Optical Chip is Faster than GPU

Although a typical GPU setup can solve the Ising problem with ease, now a silicon photonics accelerator can also do the same, but at a speed a hundred times faster. The optical computing startup Lightelligence has demonstrated this feat.

The photonic arithmetic computing engine from Lightelligence is an integrated optical computing system, and it is known as Pace. It consists of about twelve thousand photonic devices that run at 1 GHz each. Compared to Comet, the earlier 100-device prototype from Lightelligence that they unveiled in 2019, Pace has a speed advantage of 1 million times. This is the first time that Lightelligence has demonstrated a use case on its hardware that goes beyond AI acceleration.

Lightelligence has designed Pace to run algorithms for problems that belong to the NP-Complete class. These represent one of the most difficult computational issues, requiring much higher speed systems compared to existing accelerators. Pace did not demonstrate optical superiority for all applications. However, it beat a typical GPU when executing the Ising problem by a factor of 100. In fact, it was even defeated by a factor of 25 a system that Toshiba assembled especially for solving the Ising problem—the simulated bifurcation machine running on FPGAs.

With a huge state space, NP-complete problems require very large computing resources for tackling them. The computing time depends on a polynomial of the size of the problem, scaling in proportion.

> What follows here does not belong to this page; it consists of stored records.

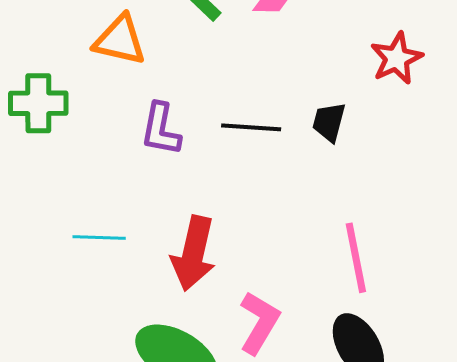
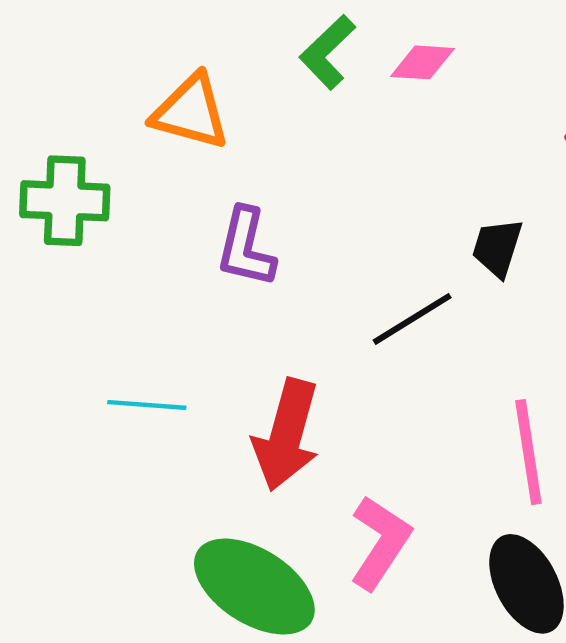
black line: (251, 127) -> (412, 319), moved, turned -38

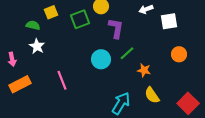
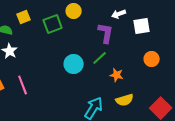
purple L-shape: (116, 28) -> (106, 33), moved
pink line: (62, 80) -> (23, 85), moved
yellow semicircle: (152, 95) -> (125, 100), turned -72

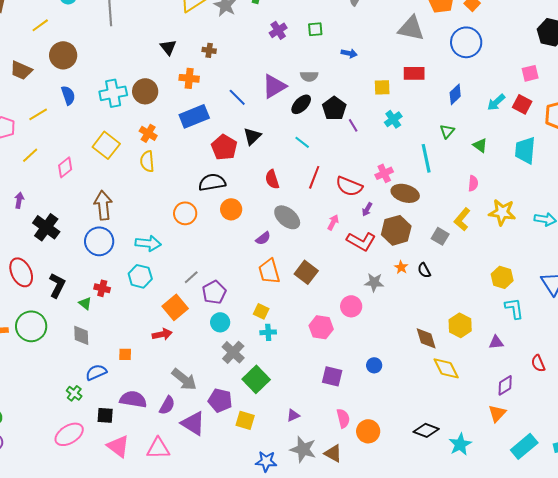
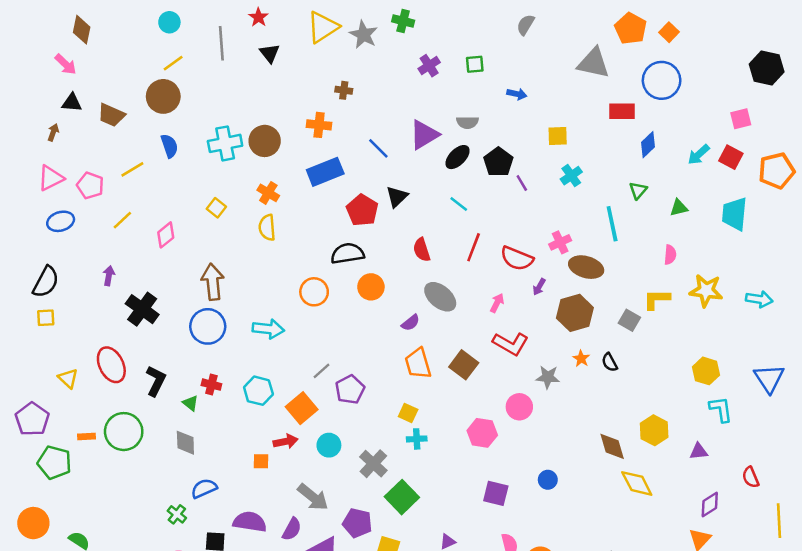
yellow line: (40, 25) -> (173, 63), moved
black triangle: (168, 47) -> (270, 53), moved
red rectangle: (414, 73) -> (622, 111), moved
yellow square: (106, 145) -> (216, 208), size x0.6
green triangle: (480, 145) -> (679, 208), turned -49
yellow L-shape: (462, 219) -> (657, 299), turned 50
red L-shape: (361, 241) -> (511, 344), moved
cyan hexagon: (140, 276) -> (258, 391), moved
cyan circle: (220, 322) -> (329, 445), moved
orange square: (125, 354) -> (261, 461), moved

This class includes the Ising problem, traveling salesman problem, and the graph max-cut/min-cut problem. In reality, NP-Complete problems can be found in scheduling, bio-informatics, material discovery, circuit design, power grid optimization, and cryptography applications.

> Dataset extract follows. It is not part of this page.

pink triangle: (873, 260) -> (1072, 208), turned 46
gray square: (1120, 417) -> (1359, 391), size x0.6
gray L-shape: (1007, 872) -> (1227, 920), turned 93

According to their CEO Yichen Shen, Lightelligence decided to demonstrate the acceleration of NP-Complete problems as this best illustrated the advantages of optical computing.

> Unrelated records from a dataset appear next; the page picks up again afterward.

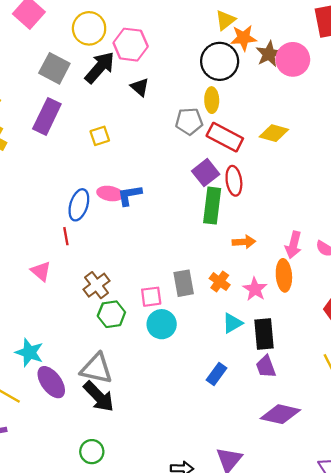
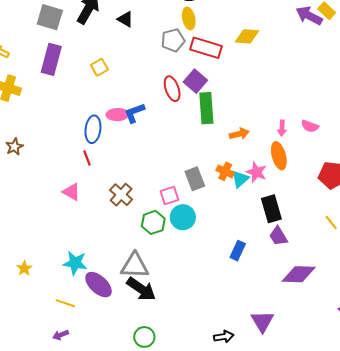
red ellipse: (234, 181) -> (172, 89), moved
pink arrow: (293, 245) -> (282, 128), size x0.7
green hexagon: (111, 314) -> (153, 222), moved
cyan triangle: (232, 323) -> (240, 179), moved

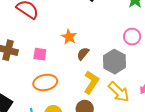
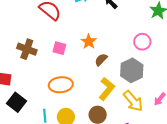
pink circle: (132, 37) -> (142, 42), moved
pink square: (40, 54) -> (59, 48), moved

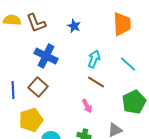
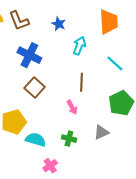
cyan arrow: (94, 59) -> (79, 46), moved
brown line: (96, 82) -> (81, 82), turned 60
brown square: (38, 87) -> (35, 87), moved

The chief advantage of the optical compute engine from Lightelligence is it can compute matrix multiplications much faster than GPUs can. Typically, GPUs take several hundreds of clock cycles to complete a 64 x 64 matrix multiplication. According to Lightelligence, Pace can do it in about 5 nsec. As NP-Complete problems require several iterative matrix multiplications, Pace has the upper hand. Lightelligence wanted a problem that best demonstrated the superiority of this new technology.

The major factor for Pace is the iterative nature of the algorithms that the NP-Complete problems use. Moreover, the successive matrix multiplications depend on the result of the previous calculations. In GPUs, system electronic parts cause the bottleneck, as data must shuttle to and from the memory in between multiplications. With bigger commercial use cases, the read and write cycles in digital electronics increases tremendously such that the entire computing system slows down. Lightelligence is confident it will be able to demonstrate advantages at least several times faster, if not 100 times.

Optical computing has numerous advantages. Based on silicon photonics, Its main advantage is its speed—several orders of magnitude improvements in power efficiency and computing speed. Basically, the system directs modulated infrared light within silicon wires or waveguides. Scientists accomplished this by using standard CMOS processes.